Gold has shattered previous price records in a dazzling rally, propelled by a mix of economic and political anxieties that have convinced a growing number of investors and governments to place faith in its time-tested “safe haven” status.
The price of gold topped $3,500 per troy ounce for the first time in history on Tuesday, the latest milestone in an especially strong 2025 that has seen the metal gain some 35 percent while outpacing both stock indexes and major cryptocurrencies.
What Does the Price of Gold Say About the U.S. Economy?
Gold has historically been considered a refuge during times of economic volatility, with investors flocking to the metal during stretches of inflation, fiat currency risks and political crises.
Speaking to Newsweek, experts cited several reasons behind gold’s recent rise, but “uncertainty” and “caution” were the prevailing themes when it came to the U.S. economy.
“A cocktail of factors has fueled gold’s rally, particularly as the price drivers have shifted, heightened geopolitical, economic and trade uncertainty,” said Suki Cooper, precious metals analyst at Standard Chartered. “Investor appetite has grown both in the U.S. and on a global basis.”
Adrian Ash, director of research at gold-trading platform BullionVault, attributed this to both long-term corrosives on the economy, as well as the “immediate headlines.”
“It’s not like April, where the stock market was plunging after Liberation Day—the tariff turmoil, what that was going to mean for global trade and so on,” he told Newsweek. “There’s nothing really specific you can hang it on here.”
Ash said the manner in which [President Donald] Trump’s trade and foreign policy is “upending so much of the past three, four decades of world order” were a significant tailwind and motivating factor for crises-conscious buyers.
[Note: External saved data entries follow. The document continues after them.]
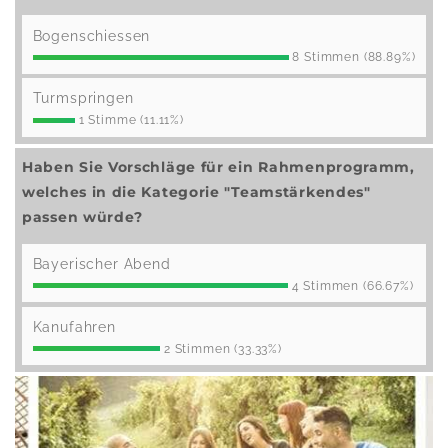
Bogenschiessen
8 Stimmen (88.89%)
Turmspringen
1 Stimme (11.11%)
Haben Sie Vorschläge für ein Rahmenprogramm,
welches in die Kategorie "Teamstärkendes"
passen würde?
Bayerischer Abend
4 Stimmen (66.67%)
Kanufahren
2 Stimmen (33.33%)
However, he added that gold’s surging price could also be tied to growing questions about the sustainability of U.S. government debt—now over $37 trillion according to Treasury calculations.
Fed Between ‘Rock and a Hard Place’
“Uncertainty, uncertainty, uncertainty,” said Rhona O’Connell, head of market analysis at StoneX, when asked what has driven gold prices higher this year.
“The U.S. economy has been surprisingly robust, but the federal debt is now at 126 percent of GDP,” she told Newsweek, adding that these fiscal pressures and the approaching debt ceiling leave the Federal Reserve “between a rock and a hard place when it comes to balancing inflationary forces against the cost of debt servicing.”
As well as the Fed’s longer-term fiscal burdens, gold’s appeal as a risk hedge has been bolstered by Trump‘s recent attacks on the central bank’s independence, raising fears of politicized monetary policy and further eroding trust in the dollar.
In addition to months of pressure on Jerome Powell to slash interest rates and a series of verbal and legal attacks on the fed chair, Trump’s recent firing of Governor Lisa Cook over alleged mortgage fraud has been viewed as a further encroachment on the central bank’s political autonomy.
“You’ve got a very clear attack on Fed Independence,” said Ash of BullionVault, “which I think long-term is what’s really lit a fire under gold right now.”
Investors are also pinning their hopes on an all-but-certain rate cut at the Fed’s mid-September meeting, as lower rates typically reduce the appeal of yield-bearing assets like Treasuries, while boosting the allure of alternatives such as gold. Traders currently place the odds of a 25 basis-point cut at 98 percent, according to the CME FedWatch tool.
“Gold’s strength shows that investors are preparing for the Fed’s next steps and managing risk in an uncertain environment,” said Joseph Cavatoni, senior market strategist for North America at the World Gold Council. “Diversification is the focus. Tariffs and dollar weakness are part of the picture, but the bigger takeaway is that investors are turning to safe-haven assets.”
As experts noted, gold’s recent run has been driven largely by buying from other central banks—in East Asia, Europe and the Middle East—who are also trimming their holdings of U.S. Treasuries.
According to Michael Klein, professor of International Economic Affairs at Tufts University, central banks across the globe are increasingly wary of holding large amounts of dollar-denominated assets due to the contemporary political situation, and are swapping many of these holdings for the more reliable metal.
Trump’s domestic and trade policies are channeling more foreign funds into gold, amid growing concerns over the stability and oversight of the U.S. economy. Experts see little on the horizon that could take the wind out of gold’s sails right now, with price forecasts holding firmly above $3,500 for the remainder of the year.